I’m hungry and I have a BIG appetite!


Hunger versus appetite.

Hunger is the body’s message that it’s time to refuel. The stomach gurgles, growls and makes us blush, and eventually, if we ignore it, we experience light-headedness, fatigue, irritability and weakness. All of which are signals that our blood sugar levels have dropped.

Appetite is our desire to eat. And appetite will stimulate salivation and stomach contractions. Appetite can be hunger based, but it’s more often a conditioned response to cravings, emotional stressors, childhood food habits, boredom, late night television, seeing someone else eat, easy access to food.

Dummies.com breaks it down this way: “When you’re hungry, you eat one hot dog. After that, your appetite may lead you to eat two more hot dogs just because they look or taste good.”

Some ways to be the boss of your appetite:

Eat regularly. If you feed your body with regular timing you are less likely to push yourself to the edge of insanity and then claw your way back with every cheesy, meaty, salty, sugary, food within reach.
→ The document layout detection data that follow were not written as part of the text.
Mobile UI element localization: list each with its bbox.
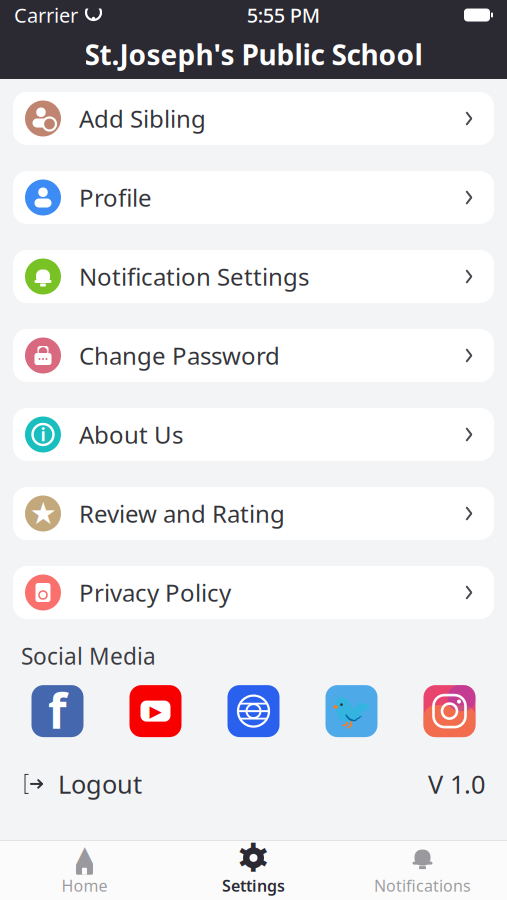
staticText: i — [40, 423, 46, 446]
button[interactable]: Instagram — [424, 685, 476, 737]
staticText: Add Sibling — [79, 103, 206, 134]
button[interactable]: Change Password — [0, 329, 507, 382]
staticText: Notifications — [374, 875, 471, 896]
button[interactable]: Website — [228, 685, 280, 737]
staticText: ★ — [30, 496, 56, 531]
staticText: Privacy Policy — [79, 577, 231, 608]
staticText: Carrier — [14, 2, 78, 28]
button[interactable]: Notifications — [338, 841, 507, 900]
staticText: Notification Settings — [79, 261, 309, 292]
button[interactable]: Notification Settings — [0, 250, 507, 303]
button[interactable]: Add Sibling — [0, 92, 507, 145]
staticText: 5:55 PM — [247, 2, 320, 28]
staticText: Settings — [222, 875, 285, 896]
staticText: Logout — [58, 767, 142, 801]
staticText: f — [48, 678, 67, 742]
staticText: V 1.0 — [428, 767, 485, 801]
button[interactable]: Profile — [0, 171, 507, 224]
staticText: Review and Rating — [79, 498, 285, 530]
button[interactable]: ★ — [0, 487, 507, 540]
staticText: Profile — [79, 182, 152, 214]
staticText: 🐦 — [330, 691, 373, 731]
button[interactable]: Privacy Policy — [0, 566, 507, 619]
staticText: St.Joseph's Public School — [84, 36, 422, 73]
staticText: Social Media — [21, 641, 156, 671]
button[interactable]: ✲ — [169, 841, 338, 900]
staticText: ▲ — [76, 841, 93, 867]
staticText: ✲ — [236, 835, 270, 881]
button[interactable]: Facebook — [32, 685, 84, 737]
button[interactable]: YouTube — [130, 685, 182, 737]
staticText: Change Password — [79, 340, 280, 372]
button[interactable]: ▲ — [0, 841, 169, 900]
button[interactable]: i — [0, 408, 507, 461]
staticText: ▶ — [150, 702, 162, 720]
staticText: Home — [62, 875, 108, 896]
button[interactable]: Twitter — [326, 685, 378, 737]
button[interactable]: Logout — [22, 761, 142, 807]
staticText: About Us — [79, 419, 183, 450]
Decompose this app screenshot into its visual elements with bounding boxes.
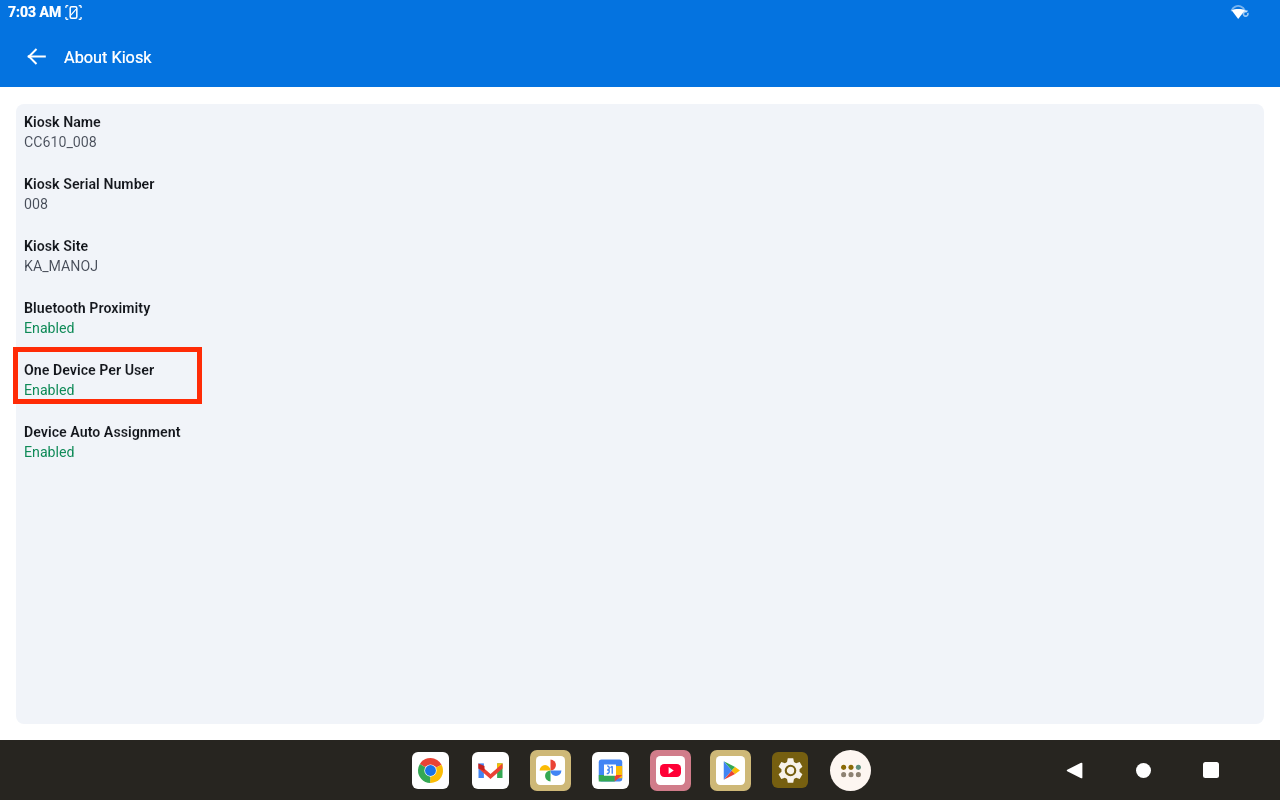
button[interactable]: App: [530, 750, 571, 791]
staticText: 008: [24, 196, 48, 213]
button[interactable]: Kiosk Site: [24, 228, 1264, 275]
staticText: Kiosk Name: [24, 114, 101, 131]
staticText: 7:03 AM: [8, 4, 62, 20]
button[interactable]: Home: [1122, 749, 1164, 791]
button[interactable]: App: [650, 750, 691, 791]
staticText: Device Auto Assignment: [24, 424, 181, 441]
button[interactable]: Settings: [772, 752, 808, 788]
button[interactable]: All apps: [830, 750, 871, 791]
button[interactable]: App: [592, 752, 629, 789]
button[interactable]: App: [710, 750, 751, 791]
staticText: CC610_008: [24, 134, 97, 151]
staticText: KA_MANOJ: [24, 258, 99, 275]
button[interactable]: Bluetooth Proximity: [24, 290, 1264, 337]
button[interactable]: One Device Per User highlighted: [13, 347, 202, 404]
staticText: Kiosk Site: [24, 238, 89, 255]
button[interactable]: Device Auto Assignment: [24, 414, 1264, 461]
staticText: Bluetooth Proximity: [24, 300, 151, 317]
staticText: About Kiosk: [64, 48, 152, 67]
button[interactable]: Back: [1053, 749, 1095, 791]
button[interactable]: One Device Per User: [24, 352, 1264, 399]
staticText: Enabled: [24, 382, 75, 399]
button[interactable]: Back: [12, 32, 60, 80]
staticText: Enabled: [24, 320, 75, 337]
button[interactable]: App: [412, 752, 449, 789]
button[interactable]: Kiosk Name: [24, 104, 1264, 151]
button[interactable]: Recents: [1190, 749, 1232, 791]
staticText: One Device Per User: [24, 362, 155, 379]
button[interactable]: App: [472, 752, 509, 789]
staticText: Kiosk Serial Number: [24, 176, 155, 193]
button[interactable]: Kiosk Serial Number: [24, 166, 1264, 213]
staticText: Enabled: [24, 444, 75, 461]
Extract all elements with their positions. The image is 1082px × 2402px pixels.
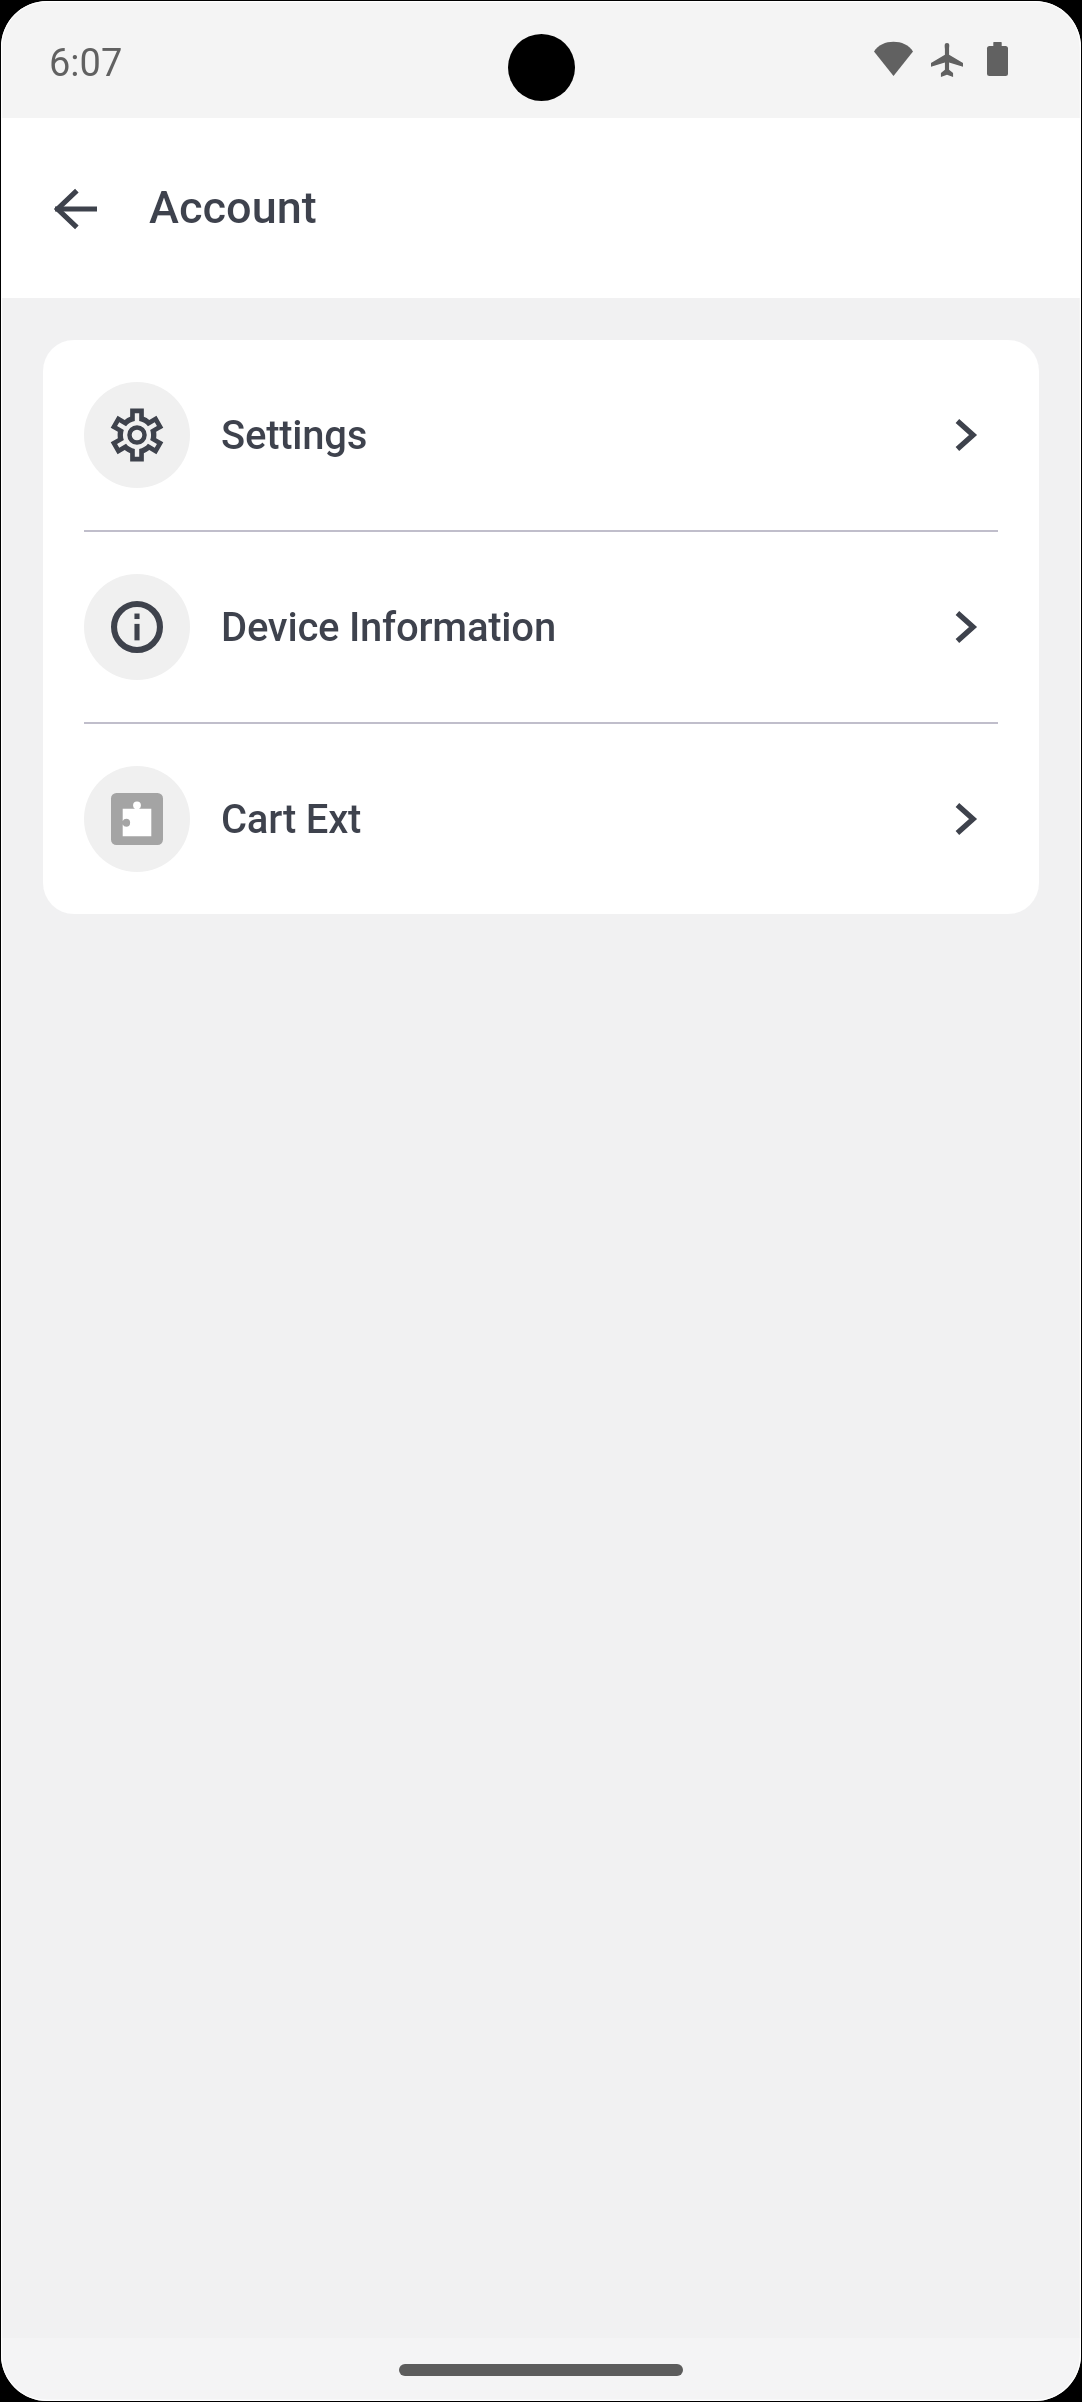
staticText: Device Information: [221, 604, 556, 651]
staticText: Cart Ext: [221, 796, 362, 843]
button[interactable]: Device Information: [43, 532, 1039, 722]
button[interactable]: Back: [33, 166, 118, 251]
button[interactable]: Cart Ext: [43, 724, 1039, 914]
staticText: Settings: [221, 412, 368, 459]
staticText: Account: [149, 181, 317, 234]
button[interactable]: Settings: [43, 340, 1039, 530]
staticText: 6:07: [49, 41, 123, 86]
Chew your food. The digestion process begins with the saliva in the mouth. When we inhale our food, we’re less likely to digest properly, leaving us feeling uncomfortable, as well as undernourished as our body works harder to break down the food. The body also takes 15-20 minutes to register that we are full. Taking our time with the food we eat helps us receive these signals rather than overriding them.

Get creative with your snack options. Sweet vegetables, green apples and blackberries and raspberries, may take the mind some getting used to, as an alternative choice for sugar, but the body will not suffer the extreme spikes and drop in energy levels with moderate use of natural sugars. Seaweed snacks, roasted nuts and celery make a healthy alternative for salty tastes.

Finally, when you feel the call of your belly, or the roar, as it may be for many of us, ask yourself, am I really hungry?

You can still have the snack even if you aren’t really hungry, but you’ll begin to bring awareness to your habits and that is surefire way to get a handle on hunger versus appetite.